AIM OF THE TASK
Report every line below that carries the word "your".

MATERIAL TO PROCESS
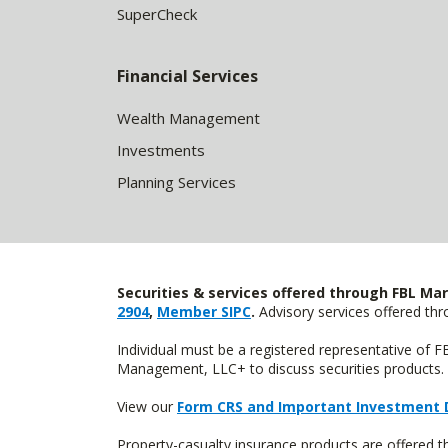
SuperCheck
Financial Services
Wealth Management
Investments
Planning Services
Securities & services offered through FBL Mar
2904
,
Member SIPC
.
Advisory services offered t
Individual must be a registered representative of 
Management, LLC+ to discuss securities products. 
View our
Form CRS and Important Investment 
Property-casualty insurance products are offered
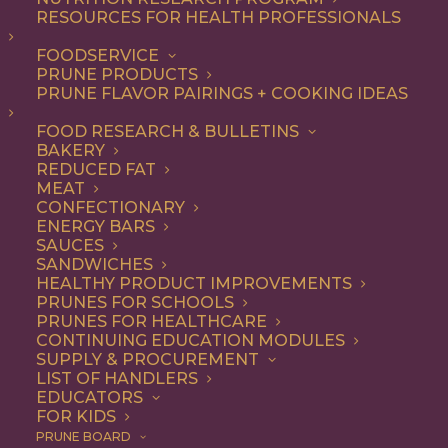
Capacity in Plums
RESOURCES FOR HEALTH PROFESSIONALS
FOODSERVICE
PRUNE PRODUCTS
PRUNE FLAVOR PAIRINGS + COOKING IDEAS
JOURNAL: J Agric Food Chem
51
(22): 6509-15
FOOD RESEARCH & BULLETINS
AUTHORS: Kim, D. O., O. K. Chun, et al. (2003).
BAKERY
REDUCED FAT
Total phenolics, total flavonoids, and antioxidant
MEAT
CONFECTIONARY
capacity of 11 cultivars of fresh plums were
ENERGY BARS
determined using spectrophotometric methods.
SAUCES
SANDWICHES
HEALTHY PRODUCT IMPROVEMENTS
PRUNES FOR SCHOOLS
PRUNES FOR HEALTHCARE
CONTINUING EDUCATION MODULES
SUPPLY & PROCUREMENT
LIST OF HANDLERS
EDUCATORS
FOR KIDS
PRUNE BOARD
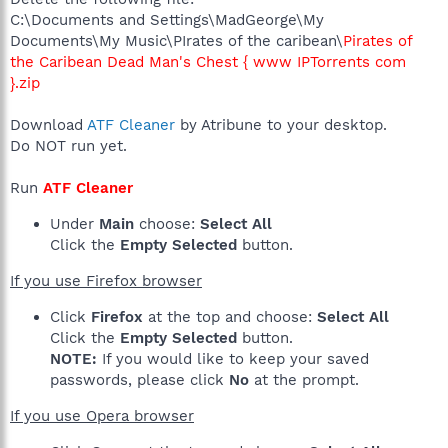
C:\Documents and Settings\MadGeorge\My
Documents\My Music\PIrates of the caribean\
Pirates of
the Caribean Dead Man's Chest { www IPTorrents com
}.zip
Download
ATF Cleaner
by Atribune to your desktop.
Do NOT run yet.
Run
ATF Cleaner
Under
Main
choose:
Select All
Click the
Empty Selected
button.
If you use Firefox browser
Click
Firefox
at the top and choose:
Select All
Click the
Empty Selected
button.
NOTE:
If you would like to keep your saved
passwords, please click
No
at the prompt.
If you use Opera browser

RESPONSE
by Atribune to your desktop.
If you would like to keep your saved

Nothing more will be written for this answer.